Stock Analysis

Sun Hing Printing Holdings (HKG:1975) Is Doing The Right Things To Multiply Its Share Price

SEHK:1975
Source: Shutterstock

If we want to find a stock that could multiply over the long term, what are the underlying trends we should look for? Amongst other things, we'll want to see two things; firstly, a growing return on capital employed (ROCE) and secondly, an expansion in the company's amount of capital employed. If you see this, it typically means it's a company with a great business model and plenty of profitable reinvestment opportunities. Speaking of which, we noticed some great changes in Sun Hing Printing Holdings' (HKG:1975) returns on capital, so let's have a look.

Understanding Return On Capital Employed (ROCE)

For those that aren't sure what ROCE is, it measures the amount of pre-tax profits a company can generate from the capital employed in its business. To calculate this metric for Sun Hing Printing Holdings, this is the formula:

Return on Capital Employed = Earnings Before Interest and Tax (EBIT) ÷ (Total Assets - Current Liabilities)

0.18 = HK$107m ÷ (HK$699m - HK$99m) (Based on the trailing twelve months to June 2023).

Thus, Sun Hing Printing Holdings has an ROCE of 18%. In absolute terms, that's a satisfactory return, but compared to the Commercial Services industry average of 8.2% it's much better.

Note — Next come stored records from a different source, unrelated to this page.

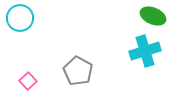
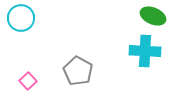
cyan circle: moved 1 px right
cyan cross: rotated 20 degrees clockwise
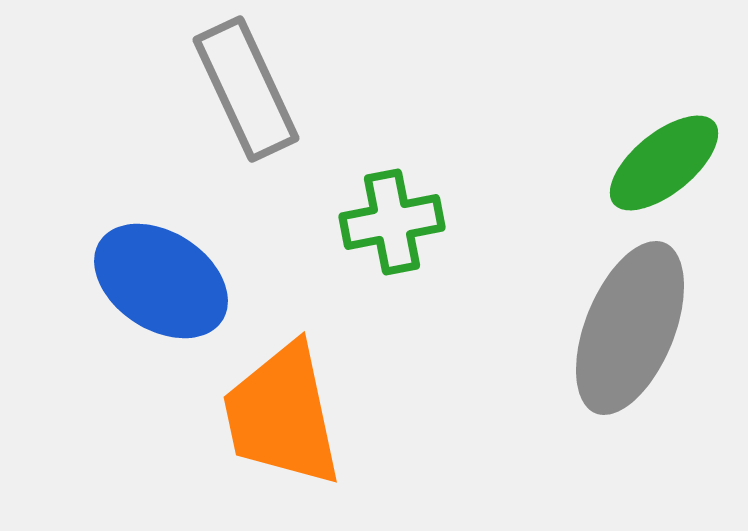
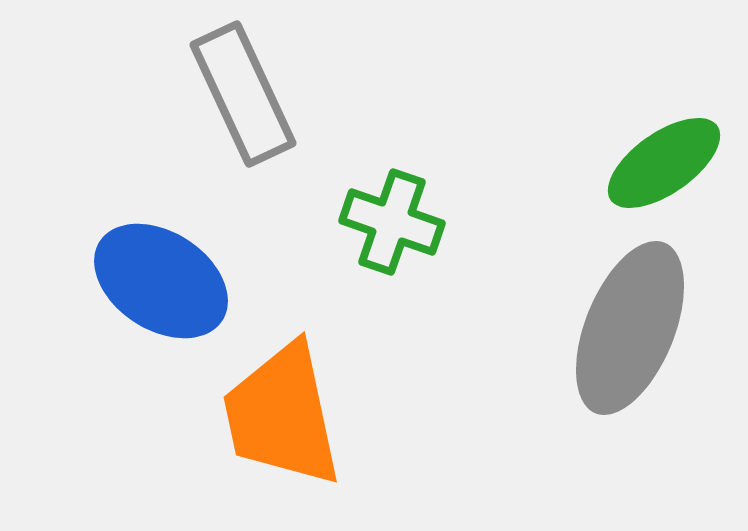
gray rectangle: moved 3 px left, 5 px down
green ellipse: rotated 4 degrees clockwise
green cross: rotated 30 degrees clockwise
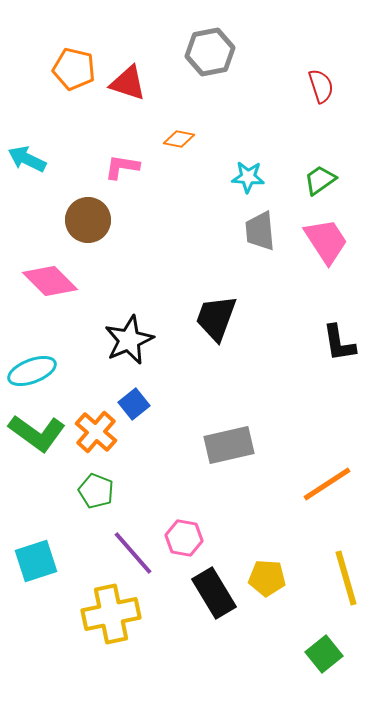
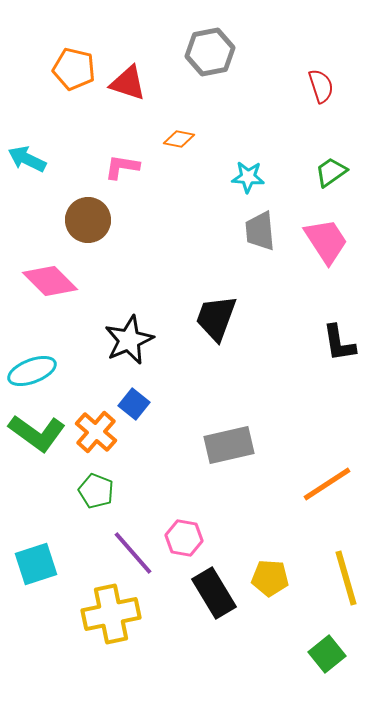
green trapezoid: moved 11 px right, 8 px up
blue square: rotated 12 degrees counterclockwise
cyan square: moved 3 px down
yellow pentagon: moved 3 px right
green square: moved 3 px right
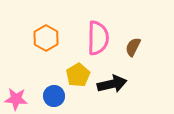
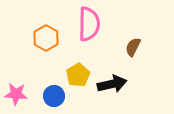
pink semicircle: moved 9 px left, 14 px up
pink star: moved 5 px up
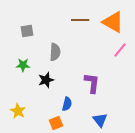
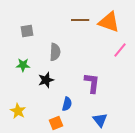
orange triangle: moved 4 px left; rotated 10 degrees counterclockwise
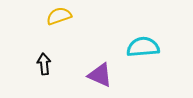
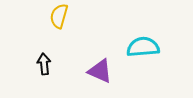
yellow semicircle: rotated 55 degrees counterclockwise
purple triangle: moved 4 px up
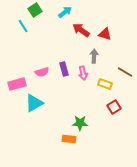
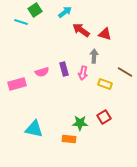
cyan line: moved 2 px left, 4 px up; rotated 40 degrees counterclockwise
pink arrow: rotated 24 degrees clockwise
cyan triangle: moved 26 px down; rotated 42 degrees clockwise
red square: moved 10 px left, 10 px down
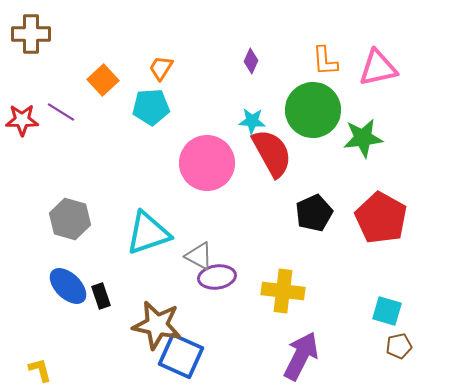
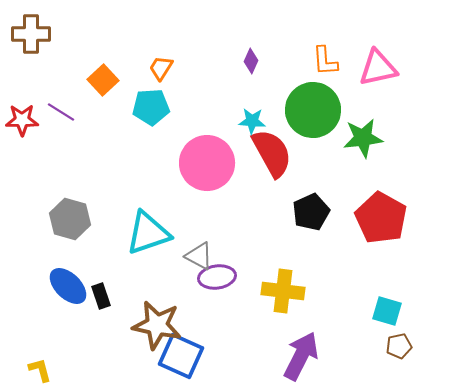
black pentagon: moved 3 px left, 1 px up
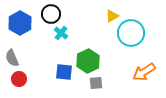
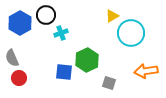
black circle: moved 5 px left, 1 px down
cyan cross: rotated 32 degrees clockwise
green hexagon: moved 1 px left, 1 px up
orange arrow: moved 2 px right, 1 px up; rotated 25 degrees clockwise
red circle: moved 1 px up
gray square: moved 13 px right; rotated 24 degrees clockwise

View our latest analysis for Sun Hing Printing Holdings

roce
SEHK:1975 Return on Capital Employed October 3rd 2023

Historical performance is a great place to start when researching a stock so above you can see the gauge for Sun Hing Printing Holdings' ROCE against it's prior returns. If you'd like to look at how Sun Hing Printing Holdings has performed in the past in other metrics, you can view this free graph of past earnings, revenue and cash flow.

The Trend Of ROCE

Sun Hing Printing Holdings is displaying some positive trends. Over the last five years, returns on capital employed have risen substantially to 18%. The amount of capital employed has increased too, by 107%. So we're very much inspired by what we're seeing at Sun Hing Printing Holdings thanks to its ability to profitably reinvest capital.

The Key Takeaway

A company that is growing its returns on capital and can consistently reinvest in itself is a highly sought after trait, and that's what Sun Hing Printing Holdings has. Since the stock has returned a solid 46% to shareholders over the last five years, it's fair to say investors are beginning to recognize these changes. With that being said, we still think the promising fundamentals mean the company deserves some further due diligence.

If you want to continue researching Sun Hing Printing Holdings, you might be interested to know about the 2 warning signs that our analysis has discovered.

If you want to search for solid companies with great earnings, check out this free list of companies with good balance sheets and impressive returns on equity.

New: Manage All Your Stock Portfolios in One Place

We've created the ultimate portfolio companion for stock investors, and it's free.

• Connect an unlimited number of Portfolios and see your total in one currency
• Be alerted to new Warning Signs or Risks via email or mobile
• Track the Fair Value of your stocks

Try a Demo Portfolio for Free

Have feedback on this article? Concerned about the content? Get in touch with us directly. Alternatively, email editorial-team (at) simplywallst.com.

This article by Simply Wall St is general in nature. We provide commentary based on historical data and analyst forecasts only using an unbiased methodology and our articles are not intended to be financial advice. It does not constitute a recommendation to buy or sell any stock, and does not take account of your objectives, or your financial situation. We aim to bring you long-term focused analysis driven by fundamental data. Note that our analysis may not factor in the latest price-sensitive company announcements or qualitative material. Simply Wall St has no position in any stocks mentioned.